I splurged on a carrot zucchini muffin at a coffee shop a couple weeks ago and have been fighting the urge to get another one every day since. That’s the problem with treating yourself, I find – once you start, it’s so hard to stop. This particular carrot zucchini muffin appeared wholesome, but it tasted enough like carrot cake that I knew it couldn’t become a regular indulgence. In my defense, it didn’t have frosting….but it was the size of a large grapefruit, so truly there was no way to rationalize it.
Since I was still craving them despite my internal pep talk every morning (“no, you don’t want that giant, sugary muffin – just order your coffee, get out of here, and go home and make a green smoothie”), I decided to try a healthier (and smaller) version at home. I did a quick google search, found a few recipes that looked good, and got to work. And by “work,” I mean, I used raw cane sugar rather than granulated, coconut oil rather than butter, and a lot more carrot and zucchini than the recipe called for. So work might be a strong word, but I did tweak the recipe a bit.

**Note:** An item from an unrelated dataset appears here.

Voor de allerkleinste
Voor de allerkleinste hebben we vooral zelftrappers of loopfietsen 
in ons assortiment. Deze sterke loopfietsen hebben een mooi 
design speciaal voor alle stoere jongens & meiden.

The recipe calls for just a cup of carrot and a cup of zucchini – I found that one small zucchini yielded well over a cup, but what was I going to do with extra grated zucchini? so I threw it all in. Same with the carrots – one wasn’t enough, but two was too much – I saved some of my carrot gratings to snack on but all in all I think I put in over three cups of veggies when the recipe called for a total of two. As I think you can see from the photos, it definitely looks like way too much – when you add the carrot and zucchini to the wet ingredients you’ll think you messed something up – but somehow once you add the dry ingredients it turns into batter (albeit, a very veggie-heavy batter).

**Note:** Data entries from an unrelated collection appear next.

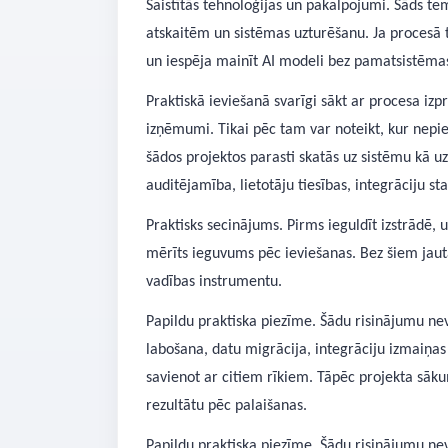
Saistītās tehnoloģijas un pakalpojumi. Šāds tem
atskaitēm un sistēmas uzturēšanu. Ja procesā ti
un iespēja mainīt AI modeli bez pamatsistē
Praktiskā ieviešanā svarīgi sākt ar procesa izpr
izņēmumi. Tikai pēc tam var noteikt, kur nepie
šādos projektos parasti skatās uz sistēmu kā 
auditējamība, lietotāju tiesības, integrāciju s
Praktisks secinājums. Pirms ieguldīt izstrādē,
mērīts ieguvums pēc ieviešanas. Bez šiem jaut
vadības instrumentu.
Papildu praktiska piezīme. Šādu risinājumu nev
labošana, datu migrācija, integrāciju izmaiņas
savienot ar citiem rīkiem. Tāpēc projekta sāku
rezultātu pēc palaišanas.
Papildu praktiska piezīme. Šādu risinājumu nev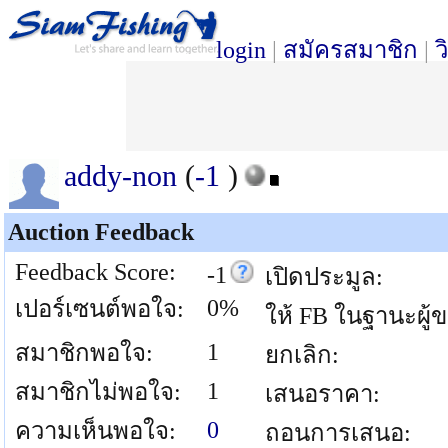
login
|
สมัครสมาชิก
|
ว
addy-non
(
-1
)
Auction Feedback
Feedback Score:
-1
เปิดประมูล:
0%
เปอร์เซนต์พอใจ:
ให้ FB ในฐานะผู้
1
สมาชิกพอใจ:
ยกเลิก:
1
สมาชิกไม่พอใจ:
เสนอราคา:
0
ความเห็นพอใจ:
ถอนการเสนอ:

You can top these muffins with anything you want, or nothing at all. My coffee shop muffin of course had a delicious crumble on top – I made these for the first time with just chopped pecans on top, but then when I made them a second time I got a little fancier and tossed the pecans with a little cane sugar, cinnamon, and coconut oil. Next time I might add a few oats just for fun. But they’d be fine plain too. I would really recommend doubling this recipe, as one batch won’t get you very far. It’s so much easier to rationalize eating them when they’re tiny and healthy – even easier in mini-muffin form (and when you eat a mini it really doesn’t count).
Carrot Zucchini Muffins (adapted from Gimme Some Oven)

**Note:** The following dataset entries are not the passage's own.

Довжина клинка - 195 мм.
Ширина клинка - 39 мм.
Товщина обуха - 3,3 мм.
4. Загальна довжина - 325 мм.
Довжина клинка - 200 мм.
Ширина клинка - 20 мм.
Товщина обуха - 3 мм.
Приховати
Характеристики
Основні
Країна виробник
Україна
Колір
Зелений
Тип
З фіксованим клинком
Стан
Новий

Yield: 12 regular or 24 mini muffins
1/2 cup evaporated cane sugar or turbinado sugar
2 tablespoons (1/8 cup) coconut oil, melted
1 large egg
1/2 teaspoon salt
1 cup grated zucchini (approx. one small-medium)
1 cup grated carrot (approx. one very large or two small-medium)
1/4 cup chopped toasted pecans or walnuts, optional
1/2 cup all-purpose flour*
1/2 cup whole wheat flour* (I used whole wheat pastry flour, but regular should be fine)
1 teaspoon baking soda
1 teaspoon ground cinnamon
1/4 teaspoon ground nutmeg
1/4 teaspoon ground ginger
*or any combination of flours you want to total one cup. The original recipe called for one cup of white whole wheat flour, which I didn’t have on hand so I just used half white and half whole wheat. I think a little almond flour and/or oat flour would be really good here too.
Preheat your oven to 375 degrees F. Line your muffin pan with paper liners, or spray with cooking spray (I would recommend “PAM for baking” as the muffins tended to stick to the liners – the PAM made your muffin pan look a lot less pretty but the muffins popped right out).
In a large bowl, whisk together the sugar, oil, egg, and salt. Add in veggies and nuts (if using) and mix well.
In a separate bowl, whisk together the flours, baking soda, and spices. Add the dry ingredients to the wet and stir to combine. Fill muffin tins about 2/3 full. Top with extra nuts if you’d like.
Bake 20-25 minutes for regular muffins, 10-15 minutes for mini. Muffins are done when the tops are nicely browned and a toothpick inserted into a muffin in the center of the pan comes out clean. Let them cool in the pan for a few minutes, then transfer to a cooling rack.